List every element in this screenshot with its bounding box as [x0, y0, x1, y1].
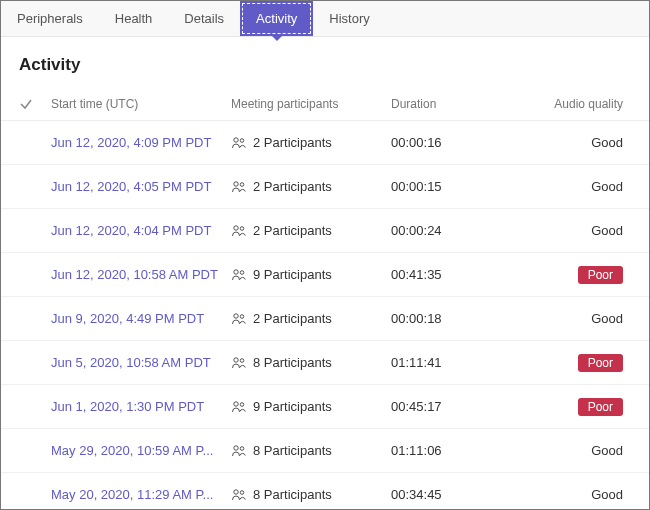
participants-cell: 9 Participants	[231, 399, 391, 414]
svg-point-15	[240, 446, 244, 450]
table-header: Start time (UTC) Meeting participants Du…	[1, 87, 649, 121]
table-row[interactable]: Jun 9, 2020, 4:49 PM PDT2 Participants00…	[1, 297, 649, 341]
tab-health[interactable]: Health	[99, 1, 169, 36]
duration-cell: 01:11:41	[391, 355, 521, 370]
participants-text: 8 Participants	[253, 443, 332, 458]
svg-point-12	[234, 401, 238, 405]
audio-quality-cell: Good	[521, 487, 639, 502]
start-time-link[interactable]: Jun 12, 2020, 10:58 AM PDT	[51, 267, 231, 282]
svg-point-13	[240, 402, 244, 406]
svg-point-8	[234, 313, 238, 317]
start-time-link[interactable]: Jun 5, 2020, 10:58 AM PDT	[51, 355, 231, 370]
start-time-link[interactable]: Jun 12, 2020, 4:05 PM PDT	[51, 179, 231, 194]
participants-cell: 2 Participants	[231, 179, 391, 194]
tabs-bar: PeripheralsHealthDetailsActivityHistory	[1, 1, 649, 37]
participants-text: 9 Participants	[253, 267, 332, 282]
participants-text: 2 Participants	[253, 179, 332, 194]
col-start-time[interactable]: Start time (UTC)	[51, 97, 231, 111]
participants-cell: 2 Participants	[231, 135, 391, 150]
quality-badge-poor: Poor	[578, 354, 623, 372]
duration-cell: 00:34:45	[391, 487, 521, 502]
audio-quality-cell: Poor	[521, 354, 639, 372]
table-row[interactable]: May 20, 2020, 11:29 AM P...8 Participant…	[1, 473, 649, 509]
svg-point-14	[234, 445, 238, 449]
participants-cell: 2 Participants	[231, 311, 391, 326]
svg-point-11	[240, 358, 244, 362]
col-duration[interactable]: Duration	[391, 97, 521, 111]
participants-icon	[231, 400, 247, 414]
start-time-link[interactable]: May 29, 2020, 10:59 AM P...	[51, 443, 231, 458]
quality-label-good: Good	[591, 135, 623, 150]
svg-point-16	[234, 489, 238, 493]
participants-icon	[231, 268, 247, 282]
tab-peripherals[interactable]: Peripherals	[1, 1, 99, 36]
table-row[interactable]: Jun 5, 2020, 10:58 AM PDT8 Participants0…	[1, 341, 649, 385]
tab-details[interactable]: Details	[168, 1, 240, 36]
participants-text: 9 Participants	[253, 399, 332, 414]
audio-quality-cell: Poor	[521, 266, 639, 284]
participants-cell: 2 Participants	[231, 223, 391, 238]
activity-table: Start time (UTC) Meeting participants Du…	[1, 87, 649, 509]
audio-quality-cell: Good	[521, 443, 639, 458]
svg-point-2	[234, 181, 238, 185]
table-row[interactable]: Jun 1, 2020, 1:30 PM PDT9 Participants00…	[1, 385, 649, 429]
audio-quality-cell: Good	[521, 223, 639, 238]
col-participants[interactable]: Meeting participants	[231, 97, 391, 111]
participants-text: 8 Participants	[253, 355, 332, 370]
svg-point-9	[240, 314, 244, 318]
audio-quality-cell: Good	[521, 135, 639, 150]
duration-cell: 00:00:16	[391, 135, 521, 150]
start-time-link[interactable]: Jun 12, 2020, 4:04 PM PDT	[51, 223, 231, 238]
table-row[interactable]: Jun 12, 2020, 10:58 AM PDT9 Participants…	[1, 253, 649, 297]
svg-point-7	[240, 270, 244, 274]
quality-label-good: Good	[591, 443, 623, 458]
table-row[interactable]: May 29, 2020, 10:59 AM P...8 Participant…	[1, 429, 649, 473]
duration-cell: 00:41:35	[391, 267, 521, 282]
participants-cell: 9 Participants	[231, 267, 391, 282]
activity-panel: PeripheralsHealthDetailsActivityHistory …	[0, 0, 650, 510]
quality-label-good: Good	[591, 223, 623, 238]
start-time-link[interactable]: May 20, 2020, 11:29 AM P...	[51, 487, 231, 502]
participants-icon	[231, 224, 247, 238]
tab-activity[interactable]: Activity	[240, 1, 313, 36]
start-time-link[interactable]: Jun 12, 2020, 4:09 PM PDT	[51, 135, 231, 150]
participants-icon	[231, 312, 247, 326]
start-time-link[interactable]: Jun 1, 2020, 1:30 PM PDT	[51, 399, 231, 414]
select-all-header[interactable]	[1, 97, 51, 111]
participants-text: 2 Participants	[253, 223, 332, 238]
table-row[interactable]: Jun 12, 2020, 4:04 PM PDT2 Participants0…	[1, 209, 649, 253]
participants-cell: 8 Participants	[231, 355, 391, 370]
participants-cell: 8 Participants	[231, 443, 391, 458]
duration-cell: 00:00:15	[391, 179, 521, 194]
participants-cell: 8 Participants	[231, 487, 391, 502]
audio-quality-cell: Poor	[521, 398, 639, 416]
svg-point-17	[240, 490, 244, 494]
tab-history[interactable]: History	[313, 1, 385, 36]
svg-point-5	[240, 226, 244, 230]
svg-point-6	[234, 269, 238, 273]
start-time-link[interactable]: Jun 9, 2020, 4:49 PM PDT	[51, 311, 231, 326]
quality-badge-poor: Poor	[578, 266, 623, 284]
col-audio-quality[interactable]: Audio quality	[521, 97, 639, 111]
svg-point-0	[234, 137, 238, 141]
checkmark-icon	[19, 97, 33, 111]
quality-label-good: Good	[591, 311, 623, 326]
participants-text: 8 Participants	[253, 487, 332, 502]
audio-quality-cell: Good	[521, 311, 639, 326]
table-body: Jun 12, 2020, 4:09 PM PDT2 Participants0…	[1, 121, 649, 509]
table-row[interactable]: Jun 12, 2020, 4:05 PM PDT2 Participants0…	[1, 165, 649, 209]
duration-cell: 01:11:06	[391, 443, 521, 458]
participants-icon	[231, 444, 247, 458]
duration-cell: 00:45:17	[391, 399, 521, 414]
quality-label-good: Good	[591, 179, 623, 194]
quality-badge-poor: Poor	[578, 398, 623, 416]
participants-icon	[231, 356, 247, 370]
audio-quality-cell: Good	[521, 179, 639, 194]
table-row[interactable]: Jun 12, 2020, 4:09 PM PDT2 Participants0…	[1, 121, 649, 165]
duration-cell: 00:00:24	[391, 223, 521, 238]
page-title: Activity	[1, 37, 649, 87]
svg-point-10	[234, 357, 238, 361]
duration-cell: 00:00:18	[391, 311, 521, 326]
svg-point-3	[240, 182, 244, 186]
participants-text: 2 Participants	[253, 135, 332, 150]
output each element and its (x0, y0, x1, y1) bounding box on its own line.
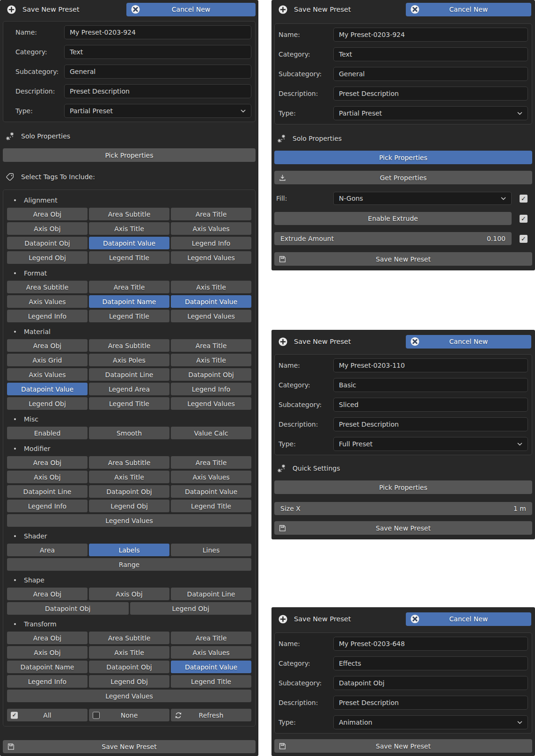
tag-format-legend-title[interactable]: Legend Title (89, 310, 169, 322)
cancel-new-button[interactable]: Cancel New (406, 612, 531, 626)
tag-material-legend-info[interactable]: Legend Info (171, 383, 251, 395)
tag-alignment-area-title[interactable]: Area Title (171, 208, 251, 220)
tag-alignment-area-obj[interactable]: Area Obj (7, 208, 88, 220)
tag-transform-area-title[interactable]: Area Title (171, 632, 251, 644)
tag-material-area-subtitle[interactable]: Area Subtitle (89, 339, 169, 352)
tag-material-area-title[interactable]: Area Title (171, 339, 251, 352)
tag-alignment-legend-obj[interactable]: Legend Obj (7, 251, 88, 264)
fill-checkbox[interactable] (520, 195, 528, 203)
tag-modifier-datapoint-value[interactable]: Datapoint Value (171, 485, 251, 498)
tag-shape-legend-obj[interactable]: Legend Obj (130, 602, 252, 615)
category-input[interactable]: Basic (333, 378, 528, 392)
tag-transform-legend-info[interactable]: Legend Info (7, 675, 88, 688)
tag-transform-area-obj[interactable]: Area Obj (7, 632, 88, 644)
extrude-amount-slider[interactable]: Extrude Amount 0.100 (274, 232, 512, 245)
tag-modifier-axis-obj[interactable]: Axis Obj (7, 471, 88, 483)
description-input[interactable]: Preset Description (333, 87, 528, 101)
tag-modifier-area-subtitle[interactable]: Area Subtitle (89, 456, 169, 469)
tag-alignment-datapoint-obj[interactable]: Datapoint Obj (7, 237, 88, 249)
subcategory-input[interactable]: Datapoint Obj (333, 676, 528, 690)
tag-alignment-datapoint-value[interactable]: Datapoint Value (89, 237, 169, 249)
type-select[interactable]: Animation (333, 715, 528, 729)
name-input[interactable]: My Preset-0203-110 (333, 358, 528, 372)
category-input[interactable]: Effects (333, 656, 528, 670)
tag-modifier-area-obj[interactable]: Area Obj (7, 456, 88, 469)
type-select[interactable]: Partial Preset (64, 104, 251, 118)
description-input[interactable]: Preset Description (64, 84, 251, 98)
pick-properties-button[interactable]: Pick Properties (274, 480, 532, 494)
name-input[interactable]: My Preset-0203-924 (64, 25, 251, 39)
cancel-new-button[interactable]: Cancel New (406, 3, 531, 16)
tag-format-area-title[interactable]: Area Title (89, 281, 169, 293)
select-none-button[interactable]: None (89, 709, 169, 721)
tag-format-datapoint-name[interactable]: Datapoint Name (89, 295, 169, 308)
tag-modifier-legend-obj[interactable]: Legend Obj (89, 500, 169, 512)
tag-alignment-legend-values[interactable]: Legend Values (171, 251, 251, 264)
category-input[interactable]: Text (333, 47, 528, 61)
save-new-preset-button[interactable]: Save New Preset (3, 740, 256, 753)
tag-format-legend-values[interactable]: Legend Values (171, 310, 251, 322)
tag-transform-datapoint-value[interactable]: Datapoint Value (171, 661, 251, 673)
none-checkbox[interactable] (93, 712, 100, 719)
tag-modifier-axis-values[interactable]: Axis Values (171, 471, 251, 483)
tag-format-axis-title[interactable]: Axis Title (171, 281, 251, 293)
save-new-preset-button[interactable]: Save New Preset (274, 521, 532, 535)
tag-alignment-legend-title[interactable]: Legend Title (89, 251, 169, 264)
tag-material-axis-grid[interactable]: Axis Grid (7, 354, 88, 366)
tag-modifier-area-title[interactable]: Area Title (171, 456, 251, 469)
tag-modifier-axis-title[interactable]: Axis Title (89, 471, 169, 483)
get-properties-button[interactable]: Get Properties (274, 171, 532, 184)
description-input[interactable]: Preset Description (333, 696, 528, 710)
cancel-new-button[interactable]: Cancel New (406, 335, 531, 349)
description-input[interactable]: Preset Description (333, 417, 528, 431)
tag-material-legend-area[interactable]: Legend Area (89, 383, 169, 395)
enable-extrude-checkbox[interactable] (520, 215, 528, 223)
category-input[interactable]: Text (64, 45, 251, 59)
tag-transform-datapoint-name[interactable]: Datapoint Name (7, 661, 88, 673)
tag-transform-legend-title[interactable]: Legend Title (171, 675, 251, 688)
tag-shader-labels[interactable]: Labels (89, 544, 169, 556)
tag-alignment-axis-values[interactable]: Axis Values (171, 222, 251, 235)
tag-modifier-legend-values[interactable]: Legend Values (7, 514, 251, 527)
name-input[interactable]: My Preset-0203-924 (333, 28, 528, 42)
tag-transform-axis-values[interactable]: Axis Values (171, 646, 251, 659)
tag-shape-datapoint-line[interactable]: Datapoint Line (171, 588, 251, 600)
cancel-new-button[interactable]: Cancel New (126, 3, 256, 16)
tag-shader-area[interactable]: Area (7, 544, 88, 556)
pick-properties-button[interactable]: Pick Properties (3, 148, 256, 162)
tag-transform-legend-values[interactable]: Legend Values (7, 690, 251, 702)
tag-transform-axis-title[interactable]: Axis Title (89, 646, 169, 659)
tag-material-datapoint-line[interactable]: Datapoint Line (89, 368, 169, 381)
tag-format-legend-info[interactable]: Legend Info (7, 310, 88, 322)
tag-shape-datapoint-obj[interactable]: Datapoint Obj (7, 602, 129, 615)
save-new-preset-button[interactable]: Save New Preset (274, 252, 532, 266)
pick-properties-button[interactable]: Pick Properties (274, 151, 532, 164)
tag-material-axis-title[interactable]: Axis Title (171, 354, 251, 366)
subcategory-input[interactable]: Sliced (333, 398, 528, 412)
tag-format-datapoint-value[interactable]: Datapoint Value (171, 295, 251, 308)
tag-transform-datapoint-obj[interactable]: Datapoint Obj (89, 661, 169, 673)
tag-format-axis-values[interactable]: Axis Values (7, 295, 88, 308)
enable-extrude-button[interactable]: Enable Extrude (274, 212, 512, 225)
fill-select[interactable]: N-Gons (333, 192, 512, 205)
size-x-slider[interactable]: Size X 1 m (274, 502, 532, 515)
subcategory-input[interactable]: General (333, 67, 528, 81)
tag-format-area-subtitle[interactable]: Area Subtitle (7, 281, 88, 293)
tag-transform-axis-obj[interactable]: Axis Obj (7, 646, 88, 659)
tag-alignment-axis-obj[interactable]: Axis Obj (7, 222, 88, 235)
type-select[interactable]: Partial Preset (333, 106, 528, 120)
tag-alignment-legend-info[interactable]: Legend Info (171, 237, 251, 249)
extrude-amount-checkbox[interactable] (520, 235, 528, 243)
refresh-button[interactable]: Refresh (171, 709, 251, 721)
tag-shape-area-obj[interactable]: Area Obj (7, 588, 88, 600)
tag-shader-range[interactable]: Range (7, 558, 251, 571)
tag-transform-legend-obj[interactable]: Legend Obj (89, 675, 169, 688)
tag-material-axis-poles[interactable]: Axis Poles (89, 354, 169, 366)
tag-modifier-datapoint-line[interactable]: Datapoint Line (7, 485, 88, 498)
tag-modifier-legend-info[interactable]: Legend Info (7, 500, 88, 512)
tag-modifier-datapoint-obj[interactable]: Datapoint Obj (89, 485, 169, 498)
select-all-button[interactable]: All (7, 709, 88, 721)
tag-misc-smooth[interactable]: Smooth (89, 427, 169, 439)
tag-shader-lines[interactable]: Lines (171, 544, 251, 556)
tag-misc-value-calc[interactable]: Value Calc (171, 427, 251, 439)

* * * * * * * * *

■ TASK STATEMENT: Report each line of the material in which the string "description" occurs.

■ RESULT FOR THIS TASK:
description-input[interactable]: Preset Description (333, 87, 528, 101)
description-input[interactable]: Preset Description (64, 84, 251, 98)
description-input[interactable]: Preset Description (333, 696, 528, 710)
description-input[interactable]: Preset Description (333, 417, 528, 431)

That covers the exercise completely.